Reaping and breaking keys at scale: when crypto meets big data

DEF CON 26

Presented by: Nils Amiet, Yolan Romailler
Date: Saturday August 11, 2018
Time: 13:00 - 13:20
Location: Track 2

Public keys are everywhere, after all, they are public. These keys are waiting to be reaped by those who know their real value. Hidden behind this public face lurks some potentially dangerous issues which could lead to a compromise of data and privacy.

Leveraging hundreds of minion devices, we built a public key reaping machine (which we are open sourcing) and operated it on a global scale. Collected keys are tested for vulnerabilities such as the recent ROCA vulnerability or factorization using batch-GCD. We've collected over 300 million keys so far and built a database 4 to 10 times bigger than previous public works.

Performing the initial computation on over 300 million keys took about 10 days on a 280 vCPU cluster. Many optimizations allow our tool to incrementally test new RSA keys for common prime factors against the whole dataset in just a few minutes.

As a result of our research, we could have impersonated hundreds of people by breaking their PGP keys, mimicked thousands of servers thanks to their factored SSH keys and performed MitM attacks on over 200k websites relying on vulnerable X509 certificates.

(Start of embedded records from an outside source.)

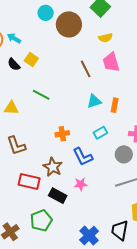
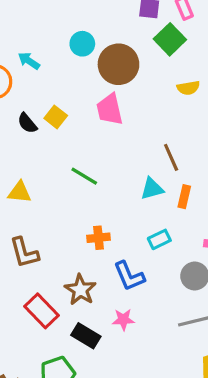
cyan arrow: (14, 38) -> (29, 61), moved
yellow semicircle: (105, 38) -> (188, 88), moved
pink trapezoid: (111, 62) -> (110, 109), moved
brown line: (86, 69) -> (171, 157), moved
green line: (41, 95) -> (84, 176), moved
red rectangle: (29, 181) -> (42, 311), turned 30

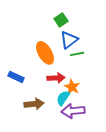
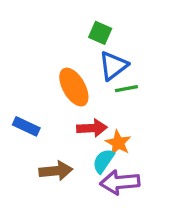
green square: (61, 20) -> (100, 33), turned -32

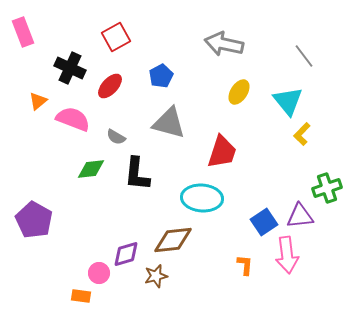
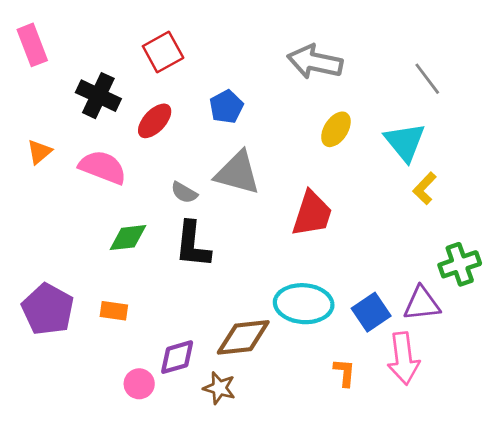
orange triangle: (38, 101) -> (39, 152), moved
gray semicircle: (116, 137) -> (184, 193), moved
cyan ellipse: (202, 198) -> (304, 304), moved
brown star: (156, 276) -> (219, 388), turned 30
orange rectangle: (81, 296) -> (114, 311), moved

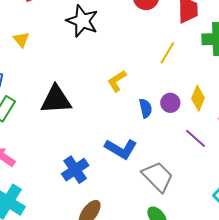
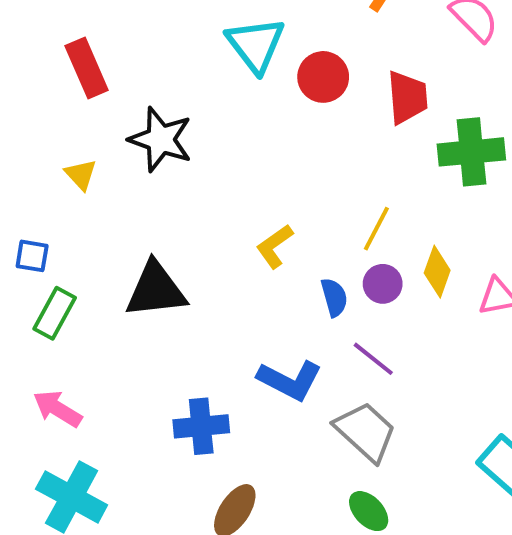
black star: (82, 21) -> (161, 139), moved
yellow line: (167, 53) -> (376, 229), moved
purple line: (195, 138) -> (373, 359), moved
blue cross: (75, 170) -> (201, 426), turned 32

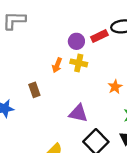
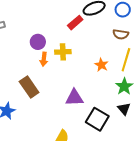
purple circle: (76, 41) -> (38, 42), moved
brown rectangle: (34, 90) -> (29, 87), size x1.5

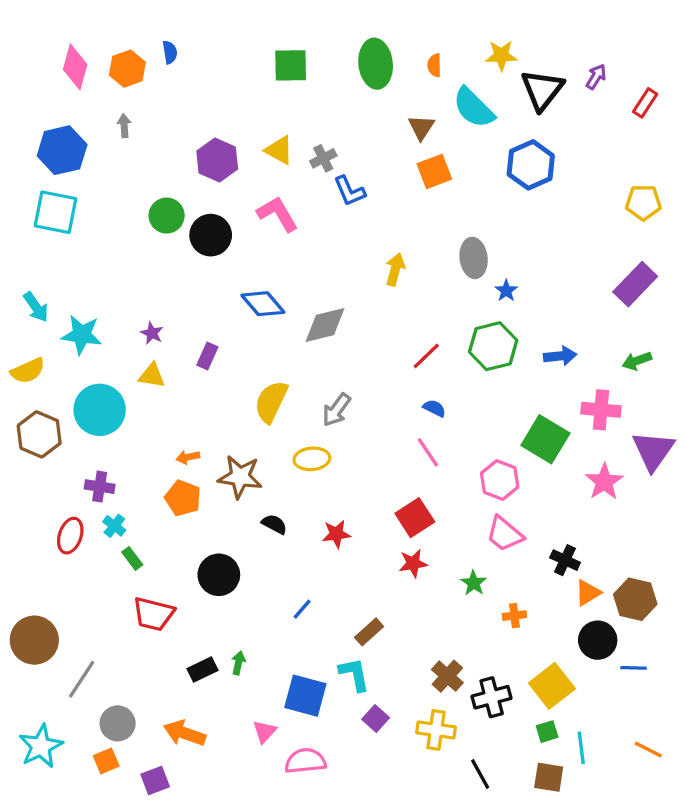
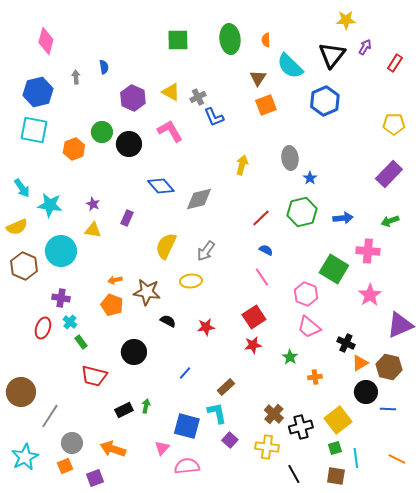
blue semicircle: (170, 52) -> (104, 67), moved
yellow star: (501, 55) -> (346, 20), moved
orange hexagon: (127, 69) -> (74, 149), moved
purple triangle: (653, 451) -> (400, 325), moved, turned 32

In the end, we were able to do this in an entirely passive way. Going further is possible, but it would lead us to the dark side. Would big brother hesitate to go there?

Yolan Romailler

Yolan Romailler is a Security Researcher at Kudelski Security, where he delves into (and dwells on) cryptography, crypto code, blockchains and other fun things. He has spoken at Black Hat USA, BSidesLV and DEF CON's Cryptovillage on automation in cryptography, vulnerability research, and presented at FDTC 2017 the first known practical fault attack against EdDSA. Yolan tweets as @anomalroil.

Nils Amiet

Nils Amiet is a Security Engineer at Kudelski Security, where he performs big data analytics, leveraging Spark, Hadoop and Chapel clusters to analyze large datasets. He designed a data pipeline to snapshot the whole IPv4 address space for selected network protocols, allowing automated and reproducible offline data analysis. He also built an automated country security ranking. Nils likes open source software, data analytics, distributed systems and data processing.